Figure 2 – IEF calendar bull call spread (Courtesy www.OptionsAnalysis.com)
Figure 3 – IEF calendar bull call spread (Courtesy www.OptionsAnalysis.com)
One of several things will happen from here:
*If IEF drops back to the recent low near 103.50 this trade will lose $190 to $235, depending on how soon that price is hit.
*On the upside, if the lower Elliott Wave target of $109.51 on the daily chart is hit the trade will show a profit of $160 to $210, depending on how soon that price is hit.
*If the lower Elliott Wave target of $112.39 on the weekly chart is hit the trade will show a profit of $430 to $470, depending on how soon that price is hit.
So if this a good idea? Well, according to conventional wisdom “everyone knows” that betting on lower interest rates at this point in time is “obviously” a terrible idea. And again, for the record I am not offering this as a “recommendation”, but only as an example of a “rogue contrarian speculation” – how to risk a relatively small amount of capital to “bet against the crowd” (note that while “compliance types” cringe at the use of the word “bet”, in this case I believe it is the proper word choice – hey, if you aren’t willing to speculate the don’t speculate).
In other words, for a person who is willing to spit in the eye of conventional wisdom, there are usually ways available using options to “risk a couple of bucks” in return for the “potential” to make a pretty decent return if what “everyone knows” doesn’t pan out as everyone just knew it would this time around (which is pretty often when i comes to the the financial markets).

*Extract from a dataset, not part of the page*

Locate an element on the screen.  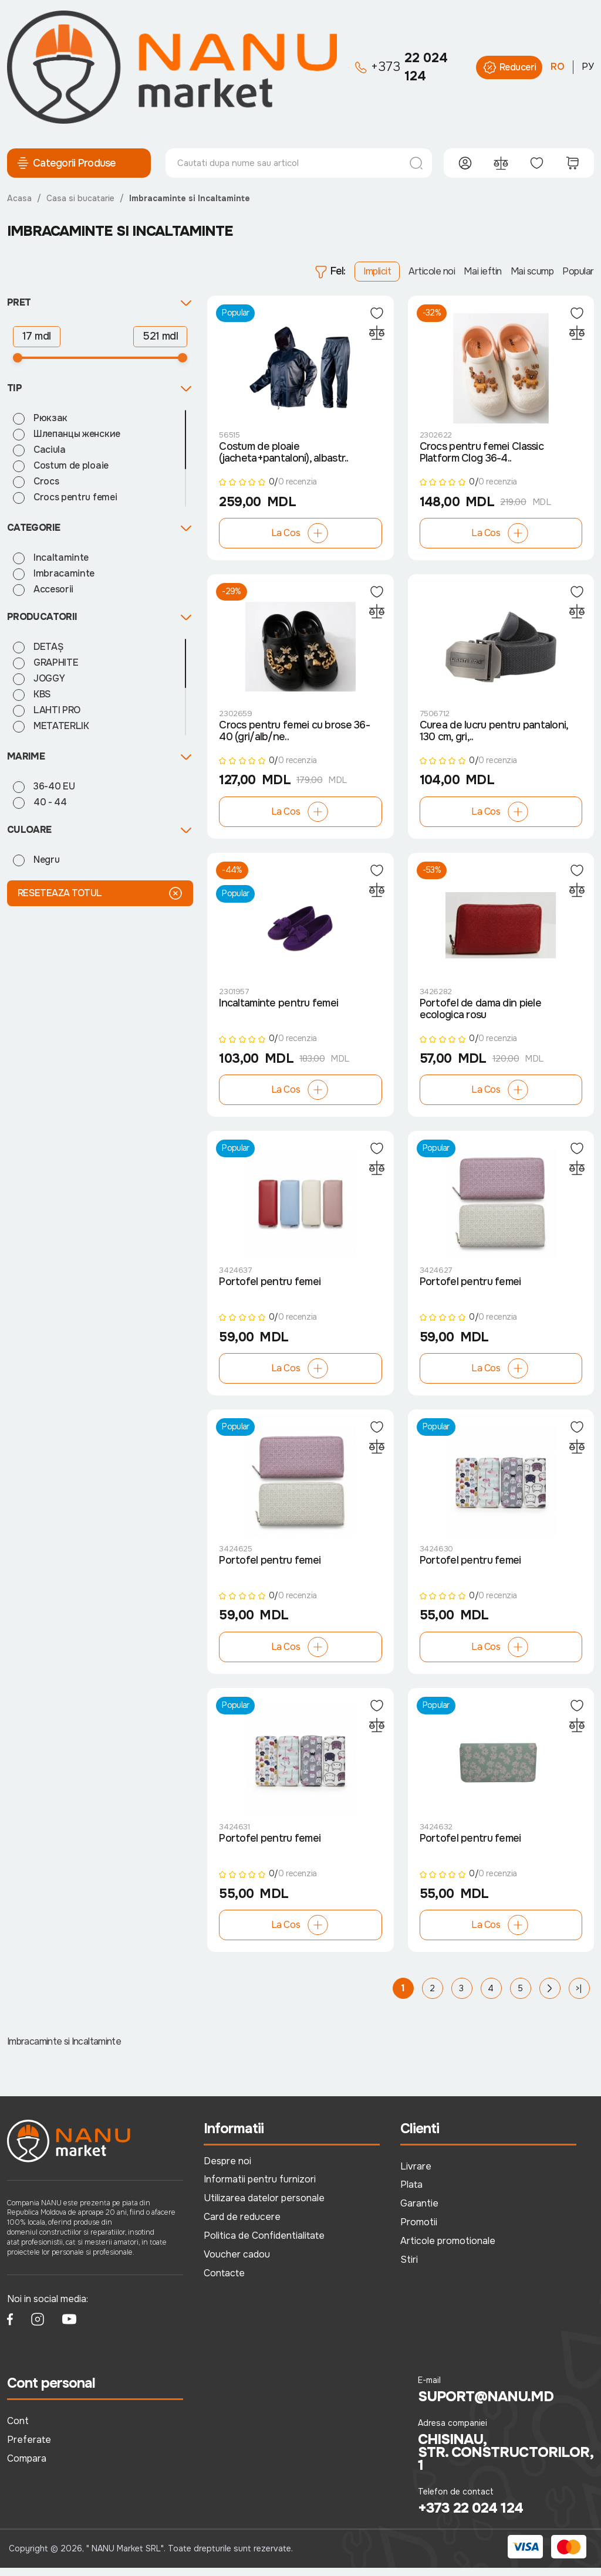
Portofel de dama din piele ecologica rosu is located at coordinates (480, 1014).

NOTE: It should be noted that the example trade detailed here and the one using TBT in the earlier link will NOT both make money at the same time. The IEF trade is bullish on intermediate-term treasury bonds and the TBT trade is bearish on long-term bonds. Theoretically, both trades could end up profitable at different times, but just be aware that if TBT calls are making money then IEF call options will be losing money and vice versa.
The bottom line:
Given the current state of affairs it seems highly implausible to expect intermediate-term bonds to rally strongly in the months ahead. But that’s not the real question that a rogue speculator would ask. The question he or she would ask is:
“Am I willing to risk $235 that they might?”